Exercise aim: From the line that has "List Bio-Active" down to the last line of the data below, set down every line exactly, but none of the pictures.

Task inputs:
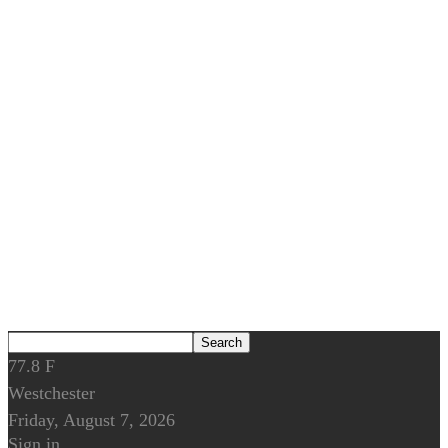
77.8
F
Westchester
Friday, August 7, 2026
Sign in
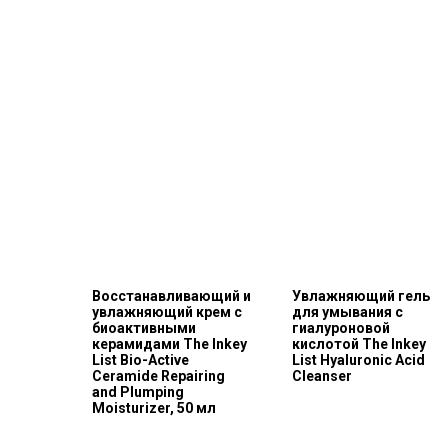
Восстанавливающий и
Увлажняющий гель
увлажняющий крем с
для умывания с
биоактивными
гиалуроновой
керамидами The Inkey
кислотой The Inkey
List Bio-Active
List Hyaluronic Acid
Ceramide Repairing
Сleanser
and Plumping
Moisturizer, 50 мл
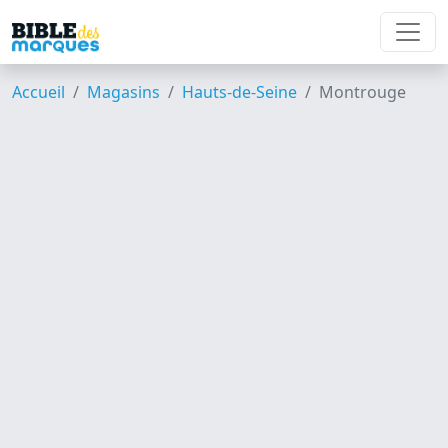
Accueil
Magasins
Hauts-de-Seine
Montrouge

Expected output:
List Bio-Active
List Hyaluronic Acid
Ceramide Repairing
Сleanser
and Plumping
Moisturizer, 50 мл
Accueil
Magasins
Hauts-de-Seine
Montrouge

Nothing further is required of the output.